Look, I know match-fixers:
Match-fixers do not use their Mom’s name to hide their work.
Match-fixers do not have thousands of unsuccessful bets.
Match-fixers do not consistently lose money.
Yes, you read it all correctly. A number of the Iowan student athletes were under the legal age – twenty-one – to place bets. They set up betting accounts under false names or used friends/relatives to set up accounts. A couple of them used their mother or at least used their mother’s name on their accounts.
These are not the actions of sophisticated match-fixers. These are the actions of teenagers using fake id to buy beer. This is the level of most of the charges against most of the athletes.
Further more, hundreds of these athletes bet on thousands of different sports events. Some of them were gambling more than three or four times a day. This is an indication of gambling addiction.
They are not alone. Charlie Baker, the President of the National Collegiate Athletic Association (NCAA, the organization that administers university sports), revealed in a letter to Nevada politician Dina Titus there have been one-hundred-and-seventy-five infractions and seventeen investigations into sports betting since May 2018.
These are just the cases that the actually system catches. There may be more, many more.
Certainly, that is the attitude of the Head Coach of the Iowa football team Kirk Ferentz, who said, “There’s 49 states where I promise you, the guys in our investigation and at the other school aren’t the only ones who could be in an investigation. Let’s acknowledge it, let’s admit what it is, and let’s figure out how to approach it and intelligently move it.”
Despite the NCAA being a multi-billion dollar industry, it does not pay its athletes a salary. Thus, it was always going to be the league most at risk from gambling. The NCAA claims that because they have signed deals with various companies that monitor the betting market all is relatively safe. They point to a similar scandal that occurred this spring at Louisiana State University (LSU) where a baseball coach was caught betting against his own team. The problem with this example was that the coach was so dim-witted that he actually went to a casino where he was caught on video sending signals to his betting buddy. Full marks to the system for catching such an idiot, but really it is hardly a shining light of investigative technique.
Lessons to Learn
Overall, the lesson to take from this scandal is … really?! I mean, really????!!!!!!
This is Corporate America’s defence against match-fixing and gambling addiction among young athletes!? The defence that the legal and vastly profitable gambling industry has been advocating since May 14, 2018? The defence intoned by po-faced betting executives, “We are actually making sports integrity better. We are dragging it out of the illegal markets so that gambling can be monitored and any integrity challenges can be observed by our well-trained staff.”
Really????
Because to an independent observer the Iowa betting scandal looks like a colossal failure on the part of both the gambling industry and the NCAA.

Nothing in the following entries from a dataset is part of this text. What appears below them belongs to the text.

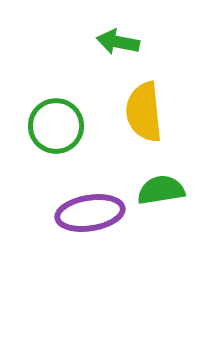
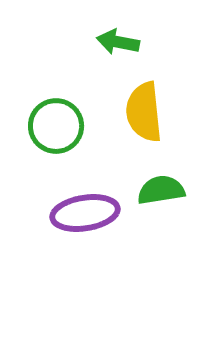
purple ellipse: moved 5 px left
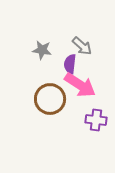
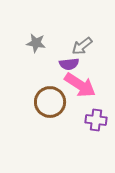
gray arrow: rotated 100 degrees clockwise
gray star: moved 6 px left, 7 px up
purple semicircle: moved 1 px left; rotated 102 degrees counterclockwise
brown circle: moved 3 px down
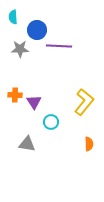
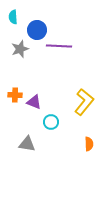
gray star: rotated 18 degrees counterclockwise
purple triangle: rotated 35 degrees counterclockwise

Here are the facts gathered from law enforcement documents about the Iowa and Iowa State cases:
- Hundreds of athletes at two campuses bet for more than a year on thousands of different sports events and lost tens-of-thousands of dollars and yet it was only two years after these bets were begun to be placed that there was a public investigation.
2. There was a deep and engrained culture of gambling among the athletes at these two institutions. It cut across different sports, different academic years and different athletes. Some of the students made thousands of bets over 13 months and no one stopped them. This inaction to stop the students betting was, presumably, because they were mostly losing their bets. If any of them had consistently won, they would have been kicked off their betting sites sooner than most bookmakers can sneeze.
3. The athletes ranged from the relatively minor sports of the NCAA to the top stars of their football teams. Hunter Dekkers, one of the people caught up in the culture of gambling, was a starting quarterback. Eyioma Uwazurike, another student, made it to the NFL. If the gambling industry cannot monitor important athletes at this level than their system is broken.
Finally, is there any American, anywhere, who thinks the student-athletes at Iowa and Iowa State are exceptions? Is there a person who follows American college sports or see the amount of gambling advertising that permeates American culture who does not think that Coach Ferentz is correct and that with a small amount of investigation we could not find similar situations among students in dozens of different campuses across America? There must be some such person. I assume they spend most of their days figuring out whether Santa Claus, the Tooth Fairy or the Great Pumpkin are the greatest super-hero. For the rest of us, American university sports and the gambling industry have a massive credibility problem.